Never give up

In 2004, Livingston native Ronnie Hindsman was doing what he’d done a thousand times before – a simple job out of a bucket truck for the Sam Houston Electric Cooperative, where he’d been working for more than 25 years. It was a job he’d done so many times that he didn’t bother wearing rubber gloves.

“There are things some people just get too comfortable working on,” Hindsman said. “There was some miscommunication between me and the foreman.”

On a typical utility pole, a power distribution wire will have a standard voltage of 7,200 volts. Hindsman didn’t realize the wire was still live and reached up and grabbed it. His other hand was on the bucket control, which was all metal.

Hindsman said he couldn’t clearly remember the electrical shock that changed the rest of his life.

“I only remember some of the accident,” he said. “I didn’t know anything for five days.”
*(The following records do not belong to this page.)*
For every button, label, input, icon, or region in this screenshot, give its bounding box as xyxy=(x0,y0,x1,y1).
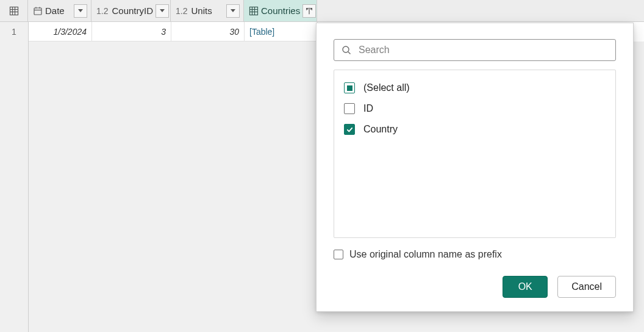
checkbox-unchecked[interactable] xyxy=(334,250,343,259)
svg-line-16 xyxy=(348,52,351,54)
search-input[interactable] xyxy=(357,44,608,56)
ok-button[interactable]: OK xyxy=(503,276,548,298)
option-select-all[interactable]: (Select all) xyxy=(344,78,606,98)
calendar-icon xyxy=(33,6,43,16)
column-label: Countries xyxy=(261,5,300,16)
row-number[interactable]: 1 xyxy=(0,22,28,42)
checkbox-unchecked[interactable] xyxy=(344,103,355,114)
prefix-option[interactable]: Use original column name as prefix xyxy=(334,249,616,260)
column-filter-button[interactable] xyxy=(156,4,169,18)
svg-rect-9 xyxy=(250,7,258,15)
number-type-icon: 1.2 xyxy=(176,6,187,16)
prefix-label: Use original column name as prefix xyxy=(349,249,502,260)
caret-down-icon xyxy=(160,9,165,12)
checkbox-checked[interactable] xyxy=(344,124,355,135)
column-header-countryid[interactable]: 1.2 CountryID xyxy=(91,0,171,21)
search-icon xyxy=(342,45,351,55)
column-label: Date xyxy=(45,5,65,16)
grid-header: Date 1.2 CountryID 1.2 Units Countries xyxy=(0,0,644,22)
svg-point-15 xyxy=(343,46,349,52)
column-header-countries[interactable]: Countries xyxy=(244,0,317,21)
expand-columns-popup: (Select all) ID Country Use original col… xyxy=(316,23,634,312)
column-header-units[interactable]: 1.2 Units xyxy=(171,0,244,21)
option-country[interactable]: Country xyxy=(344,119,606,140)
cell-units[interactable]: 30 xyxy=(171,22,245,42)
expand-column-button[interactable] xyxy=(302,4,316,18)
option-label: Country xyxy=(363,124,398,135)
checkbox-indeterminate[interactable] xyxy=(344,82,355,93)
cancel-button[interactable]: Cancel xyxy=(557,276,616,298)
button-row: OK Cancel xyxy=(334,276,616,298)
cell-countryid[interactable]: 3 xyxy=(92,22,171,42)
column-label: Units xyxy=(191,5,212,16)
table-link[interactable]: [Table] xyxy=(249,27,274,37)
rownum-header[interactable] xyxy=(0,0,28,21)
expand-icon xyxy=(305,7,313,15)
option-label: (Select all) xyxy=(363,82,410,93)
number-type-icon: 1.2 xyxy=(96,6,108,16)
option-label: ID xyxy=(363,103,373,114)
column-label: CountryID xyxy=(112,5,153,16)
svg-rect-5 xyxy=(34,8,41,15)
option-id[interactable]: ID xyxy=(344,98,606,119)
table-icon xyxy=(9,6,19,16)
cell-date[interactable]: 1/3/2024 xyxy=(29,22,92,42)
search-box[interactable] xyxy=(334,39,616,61)
caret-down-icon xyxy=(231,9,235,12)
rownum-gutter: 1 xyxy=(0,22,29,332)
table-icon xyxy=(249,6,259,16)
cell-countries[interactable]: [Table] xyxy=(245,22,318,42)
column-filter-button[interactable] xyxy=(74,4,87,18)
column-header-date[interactable]: Date xyxy=(28,0,91,21)
column-filter-button[interactable] xyxy=(226,4,240,18)
column-options: (Select all) ID Country xyxy=(334,70,616,238)
svg-rect-0 xyxy=(10,7,18,15)
caret-down-icon xyxy=(78,9,83,12)
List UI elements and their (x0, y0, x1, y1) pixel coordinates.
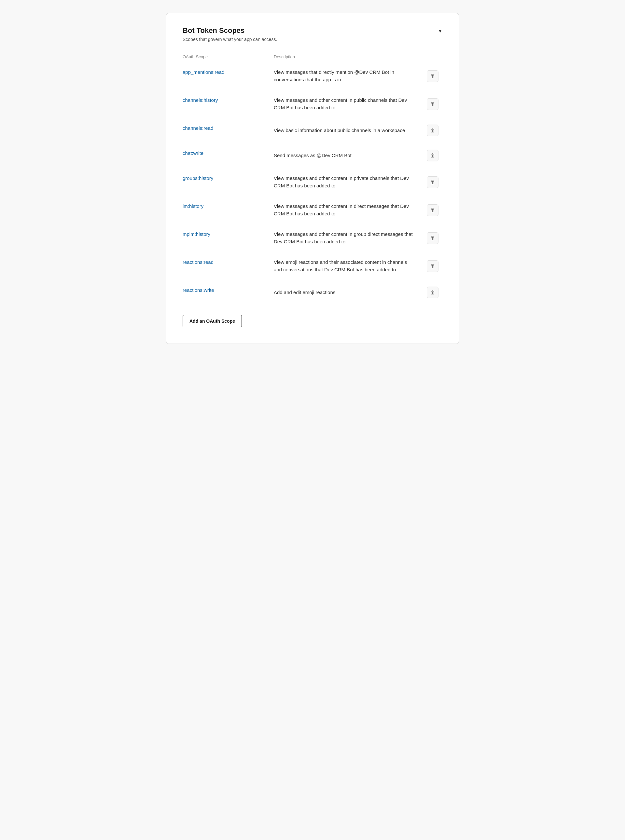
scope-description: View emoji reactions and their associate… (274, 259, 423, 273)
scope-description: View basic information about public chan… (274, 127, 423, 134)
col-oauth-scope-label: OAuth Scope (183, 54, 274, 59)
trash-icon: 🗑 (430, 263, 435, 269)
delete-scope-button[interactable]: 🗑 (427, 70, 438, 82)
trash-icon: 🗑 (430, 153, 435, 158)
scope-name: mpim:history (183, 231, 274, 237)
delete-scope-button[interactable]: 🗑 (427, 287, 438, 298)
trash-icon: 🗑 (430, 235, 435, 241)
scope-name: chat:write (183, 150, 274, 156)
delete-scope-button[interactable]: 🗑 (427, 176, 438, 188)
scope-description: View messages and other content in direc… (274, 203, 423, 217)
table-row: channels:readView basic information abou… (183, 118, 442, 143)
delete-scope-button[interactable]: 🗑 (427, 98, 438, 110)
delete-scope-button[interactable]: 🗑 (427, 150, 438, 161)
add-oauth-scope-button[interactable]: Add an OAuth Scope (183, 315, 242, 327)
scope-description: View messages and other content in group… (274, 231, 423, 245)
table-header: OAuth Scope Description (183, 52, 442, 62)
delete-scope-button[interactable]: 🗑 (427, 204, 438, 216)
trash-icon: 🗑 (430, 179, 435, 185)
panel-subtitle: Scopes that govern what your app can acc… (183, 37, 277, 42)
trash-icon: 🗑 (430, 290, 435, 295)
scope-name: app_mentions:read (183, 69, 274, 75)
table-row: chat:writeSend messages as @Dev CRM Bot🗑 (183, 143, 442, 168)
trash-icon: 🗑 (430, 207, 435, 213)
scope-description: View messages and other content in publi… (274, 97, 423, 111)
table-row: reactions:readView emoji reactions and t… (183, 252, 442, 280)
bot-token-scopes-panel: Bot Token Scopes Scopes that govern what… (166, 13, 459, 344)
delete-scope-button[interactable]: 🗑 (427, 260, 438, 272)
table-row: channels:historyView messages and other … (183, 90, 442, 118)
scope-name: reactions:write (183, 287, 274, 293)
panel-header: Bot Token Scopes Scopes that govern what… (183, 26, 442, 42)
scope-name: groups:history (183, 175, 274, 181)
col-description-label: Description (274, 54, 423, 59)
trash-icon: 🗑 (430, 127, 435, 133)
header-text: Bot Token Scopes Scopes that govern what… (183, 26, 277, 42)
delete-scope-button[interactable]: 🗑 (427, 232, 438, 244)
trash-icon: 🗑 (430, 101, 435, 107)
scope-name: im:history (183, 203, 274, 209)
scope-name: channels:read (183, 125, 274, 131)
chevron-down-icon[interactable]: ▼ (438, 28, 442, 34)
scope-description: View messages that directly mention @Dev… (274, 69, 423, 83)
panel-title: Bot Token Scopes (183, 26, 277, 35)
table-row: groups:historyView messages and other co… (183, 168, 442, 196)
scope-description: View messages and other content in priva… (274, 175, 423, 189)
scope-description: Add and edit emoji reactions (274, 289, 423, 296)
scope-name: channels:history (183, 97, 274, 103)
table-row: mpim:historyView messages and other cont… (183, 224, 442, 252)
scope-name: reactions:read (183, 259, 274, 265)
scopes-list: app_mentions:readView messages that dire… (183, 62, 442, 305)
table-row: reactions:writeAdd and edit emoji reacti… (183, 280, 442, 305)
delete-scope-button[interactable]: 🗑 (427, 125, 438, 136)
table-row: im:historyView messages and other conten… (183, 196, 442, 224)
trash-icon: 🗑 (430, 73, 435, 79)
table-row: app_mentions:readView messages that dire… (183, 62, 442, 90)
scope-description: Send messages as @Dev CRM Bot (274, 152, 423, 160)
The high-voltage accident put him in a coma and cost him both of his arms above the elbow. Hindsman, who was 39 at the time of the accident, spent 45 days at UTMB in Galveston, followed by two weeks of additional rehabilitation and surgery on his shoulder at Memorial Hermann.

Hindsman, an avid outdoorsman, was told he was lucky to be alive after surviving a 7,200-volt shock, but he would never be able to enjoy fishing or hunting ever again.

“Some people just give up,” Hindsman said, “but that’s just not me. After I woke up from the coma, I told my wife it wasn’t going to hold me down. I was going to get up, and I was going to keep doing what I enjoyed doing.”

Hindsman was referred to prosthetist Ted Muilenburg.

“I saw Ronnie three times in December 2004, and almost 30 times in 2005,” said Muilenburg with Muilenburg Prosthetics. “I spent a lot of time with him in order to build the prostheses that would suit his needs.”

Many patients come to Muilenburg looking for miracles, he said.

“They really drive you to try everything that you possibly can to help them,” Muilenburg said. “I put myself in their situation and ask, ‘What would I do?’ We’re trying to make the impossible work.”

Having no electric components is unusual for someone with amputations to both arms, Muilenburg said. When Hindsman decided he didn’t want to use the electric wrist but two conventional ones instead, Muilenburg told him it wouldn’t work.

“He said, ‘I’ll make it work,’” Muilenburg said. “Even though he could barely do it at first, he was able to make it work well enough for him, so it was better than an electric wrist.”

On his right side, Ronnie uses a standard five hook made of titanium and a Texas Assistive Device (TAD) Five-Function Wrist. He has an internal locking that he’s getting them done.

At home, Hindsman and his wife have settled back into a routine – though it’s a different routine. After an initial adjustment period, he no longer needs her help with getting dressed.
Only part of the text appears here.